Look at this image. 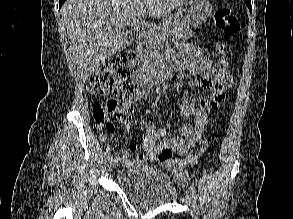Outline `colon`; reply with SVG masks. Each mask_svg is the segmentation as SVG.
Here are the masks:
<instances>
[{"mask_svg": "<svg viewBox=\"0 0 293 219\" xmlns=\"http://www.w3.org/2000/svg\"><path fill=\"white\" fill-rule=\"evenodd\" d=\"M216 25L226 36H235L240 31V22L230 9H220L215 15ZM214 54L218 57L216 68L222 74H228V61L224 57L229 52L225 43L214 46ZM138 60L136 51H129L111 61L103 64L89 77L90 86L100 95L108 96L104 101L93 104L92 114L101 130L113 133L117 124H126L130 121L135 110L134 101L138 91L129 83V77ZM208 141L200 142L197 152L190 154L186 159L172 160V149L165 148L158 154V159L168 168H172L179 178H182V169L195 164L200 156L207 150Z\"/></svg>", "mask_w": 293, "mask_h": 219, "instance_id": "colon-1", "label": "colon"}]
</instances>
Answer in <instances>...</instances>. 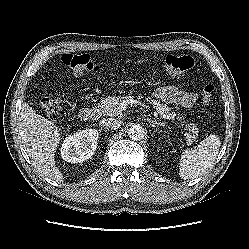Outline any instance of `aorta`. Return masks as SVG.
<instances>
[{"label":"aorta","instance_id":"aorta-1","mask_svg":"<svg viewBox=\"0 0 249 249\" xmlns=\"http://www.w3.org/2000/svg\"><path fill=\"white\" fill-rule=\"evenodd\" d=\"M144 128L139 124H133L128 130V136L132 140H141L144 138Z\"/></svg>","mask_w":249,"mask_h":249}]
</instances>
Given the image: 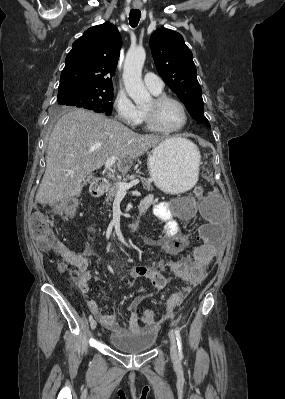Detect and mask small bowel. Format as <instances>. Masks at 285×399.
I'll return each mask as SVG.
<instances>
[{
  "label": "small bowel",
  "instance_id": "small-bowel-1",
  "mask_svg": "<svg viewBox=\"0 0 285 399\" xmlns=\"http://www.w3.org/2000/svg\"><path fill=\"white\" fill-rule=\"evenodd\" d=\"M151 207L154 216L163 223L162 236L152 241L160 255L153 265L129 269L120 273L118 277L148 281L156 290L164 289L174 277L182 280L185 284L184 289L171 294L167 301V309L171 313L172 311L169 307L181 304L191 289L203 279L208 267L215 262L219 253V233L217 229L220 226V218L218 211L211 200L208 199L187 214L190 218L195 214H199L205 219V223L196 233L185 234L181 231L180 225L172 214L167 201H157L152 194H148L141 200L139 208H145L147 212ZM192 241L198 244L192 247ZM190 255L192 259L189 258ZM74 257L72 264L80 273L79 287L83 292H88L89 282L92 277L88 269L90 261L83 256L77 255ZM192 264L199 265L203 269L197 280L192 278ZM139 302L140 298L138 297L134 298L129 304L125 328L120 326L116 316L103 314L102 307L95 300L89 299L87 306L103 327L109 331L120 333L125 329L132 330L138 327L136 308Z\"/></svg>",
  "mask_w": 285,
  "mask_h": 399
}]
</instances>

━━━━

* Exercise objective
Scan the material for lines with the word "label", and copy each line you find.

* Problem solution
[{"mask_svg": "<svg viewBox=\"0 0 293 219\" xmlns=\"http://www.w3.org/2000/svg\"><path fill=\"white\" fill-rule=\"evenodd\" d=\"M216 25L226 36H235L240 31V22L230 9H220L215 15ZM214 54L218 57L216 68L222 74H228V61L224 57L229 52L225 43L214 46ZM138 60L136 51H129L111 61L103 64L89 77L90 86L100 95L108 96L104 101L93 104L92 114L101 130L113 133L117 124H126L130 121L135 110L134 101L138 91L129 83V77ZM208 141L200 142L197 152L190 154L186 159L172 160V149L165 148L158 154V159L168 168H172L179 178H182V169L195 164L200 156L207 150Z\"/></svg>", "mask_w": 293, "mask_h": 219, "instance_id": "colon-1", "label": "colon"}]
[{"label":"aorta","instance_id":"aorta-1","mask_svg":"<svg viewBox=\"0 0 249 249\" xmlns=\"http://www.w3.org/2000/svg\"><path fill=\"white\" fill-rule=\"evenodd\" d=\"M144 128L139 124H133L128 130V136L132 140H141L144 138Z\"/></svg>","mask_w":249,"mask_h":249}]
  "label": "small bowel",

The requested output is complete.